What is a token in the Large Language Models context?

quangngoc

ChatGPT and other LLMs rely on input text being broken into pieces. Each piece is about a word-sized sequence of characters or smaller. We call those sub-word tokens. That process is called tokenization and is done using a tokenizer.

Tokens can be words or just chunks of characters. For example, the word “hamburger” gets broken up into the tokens “ham”, “bur” and “ger”, while a short and common word like “pear” is a single token. Many tokens start with whitespace, for example, “ hello” and “ bye”.

The models understand the statistical relationships between these tokens and excel at producing the next token in a sequence of tokens.
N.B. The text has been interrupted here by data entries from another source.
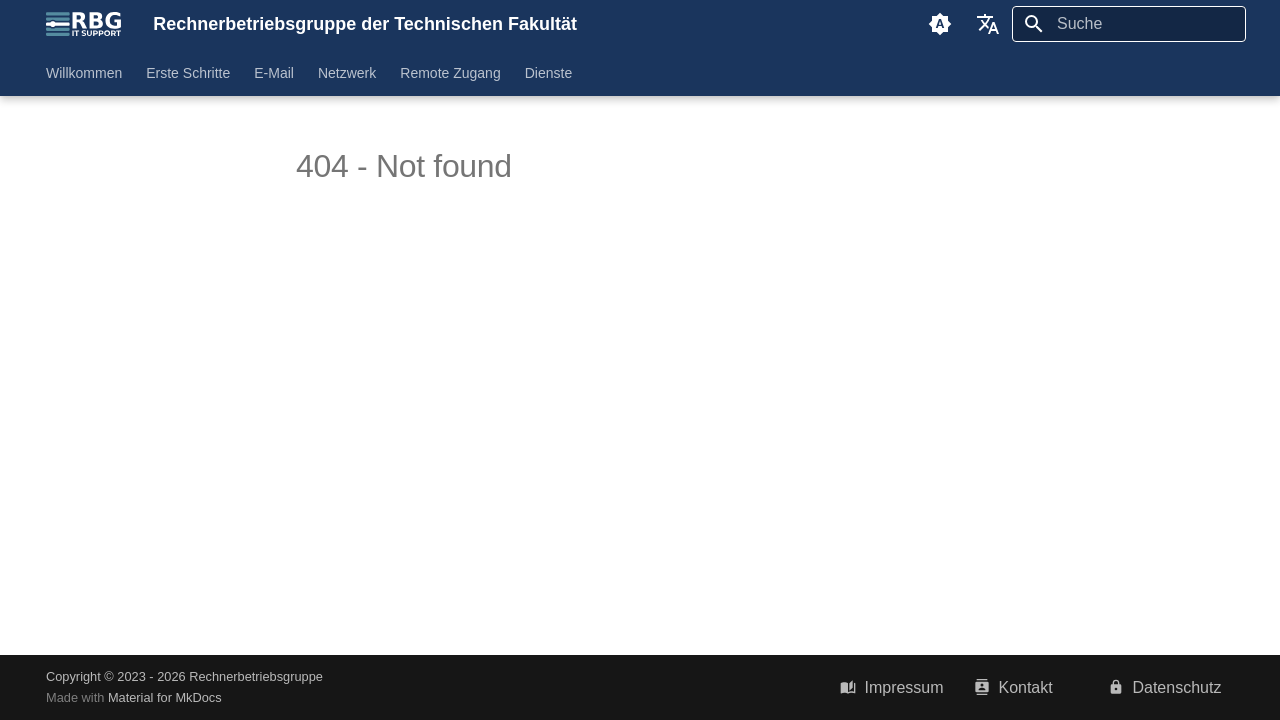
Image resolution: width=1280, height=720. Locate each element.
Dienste (548, 73)
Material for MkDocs (165, 697)
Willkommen (84, 73)
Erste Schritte (188, 73)
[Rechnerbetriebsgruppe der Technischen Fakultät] (83, 24)
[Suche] (1129, 24)
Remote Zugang (450, 73)
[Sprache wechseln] (988, 24)
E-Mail (274, 73)
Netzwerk (347, 73)
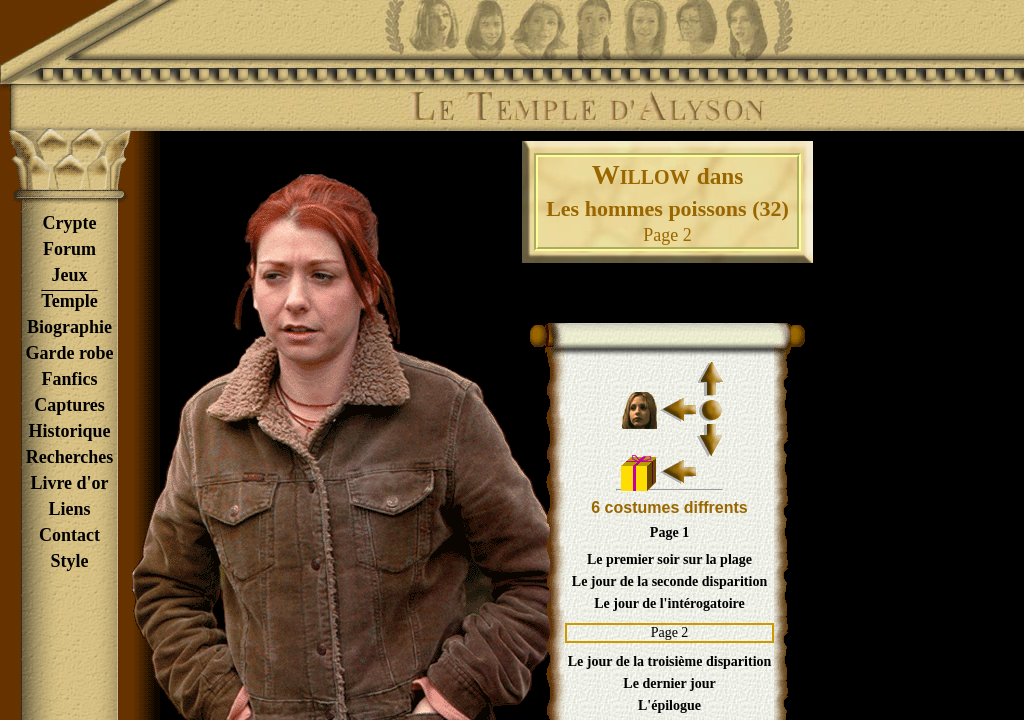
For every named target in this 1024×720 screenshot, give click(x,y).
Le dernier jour (669, 683)
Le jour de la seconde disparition (669, 581)
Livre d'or (69, 483)
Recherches (70, 457)
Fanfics (70, 379)
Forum (69, 249)
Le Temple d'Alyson (587, 107)
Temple (69, 301)
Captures (69, 405)
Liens (69, 509)
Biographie (69, 327)
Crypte (70, 223)
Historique (69, 431)
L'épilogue (669, 705)
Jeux (70, 275)
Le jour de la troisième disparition (670, 661)
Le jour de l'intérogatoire (669, 603)
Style (70, 561)
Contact (69, 535)
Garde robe (69, 353)
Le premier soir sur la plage (669, 559)
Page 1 (669, 532)
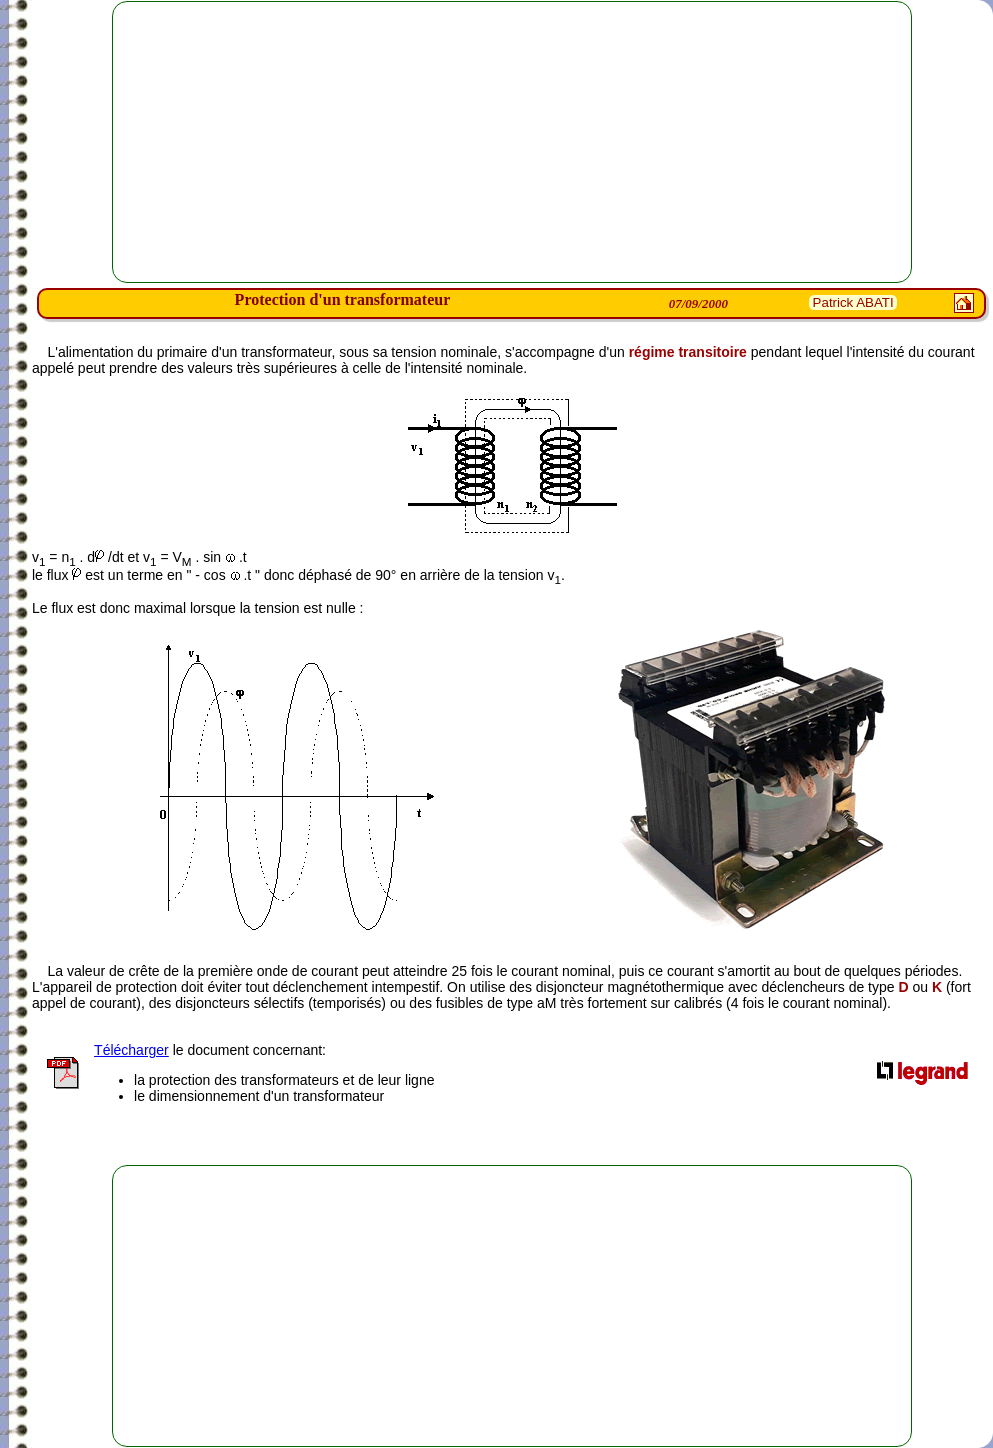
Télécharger (131, 1050)
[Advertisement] (512, 142)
The number of tokens processed in a given API request depends on the length of both your inputs and outputs. As a rough rule of thumb, the 1 token is approximately 4 characters or 0.75 words for English text.

gpt4

In the context of Large Language Models (LLMs), a token is a unit of text that the model uses as input or output during processing. Tokens can take various forms depending on the tokenization method used, and they represent the smallest elements that the language model operates on. Here's how tokens are typically understood and used:

Types of Tokens:
- Word Tokens: In some models, tokens correspond to whole words. However, using word tokens can quickly lead to very large vocabularies with a lot of rare words, which can be inefficient and difficult for a model to handle.
- Subword Tokens: Modern LLMs often use subword tokenization methods like Byte Pair Encoding (BPE), WordPiece, or SentencePiece. These methods break down words into smaller, more manageable pieces (subwords) that are frequent enough in the training corpus to be useful but also allow the model to handle rare and unknown words by combining subword units.
- Character Tokens: Some models tokenize input at the character level, treating each character as a separate token. This leads to longer sequences but ensures that the model can represent any text without encountering unknown words.
- Byte Tokens: Tokenization can also occur at the byte level, as seen in models that use a byte-level BPE. This allows the model to handle a wide variety of text, including multiple languages and special characters, without relying on a predefined vocabulary.
Functions of Tokens:
- Tokens serve as a bridge between raw text data and the numerical representations (embeddings) that machine learning models understand and process. Each token is typically associated with a vector in a high-dimensional space.
- Tokens can also include special tokens that convey particular meanings to the model, such as start-of-sequence <s>, end-of-sequence </s>, and padding <pad> tokens, among others.
Tokenization Process:
- Text data is usually preprocessed through a tokenization process where it is split into tokens. This process may also include lowercasing, removing or normalizing punctuation, and sometimes stemming or lemmatization.
Tokens and Model Input:
- After tokenization, tokens are converted into numerical IDs based on the model's vocabulary, and these IDs are used as input for the LLM. The model often adds position-specific information to these token embeddings to retain information about the order of tokens in the sequence.
Tokens and Model Output:
- Large Language Models generate output in the form of tokens, which are then converted back into human-readable text. When generating text, LLMs sequentially predict the next token in the sequence given the previous tokens, which involves sampling or choosing the most likely token at each step according to the model's learned probabilities.

Overall, tokens are fundamental to the functioning of LLMs, serving as the atomic pieces that make up the text sequences the models learn to generate, interpret, and manipulate. The choice of tokenization significantly impacts the model's performance, its ability to handle unseen words, and the computational efficiency.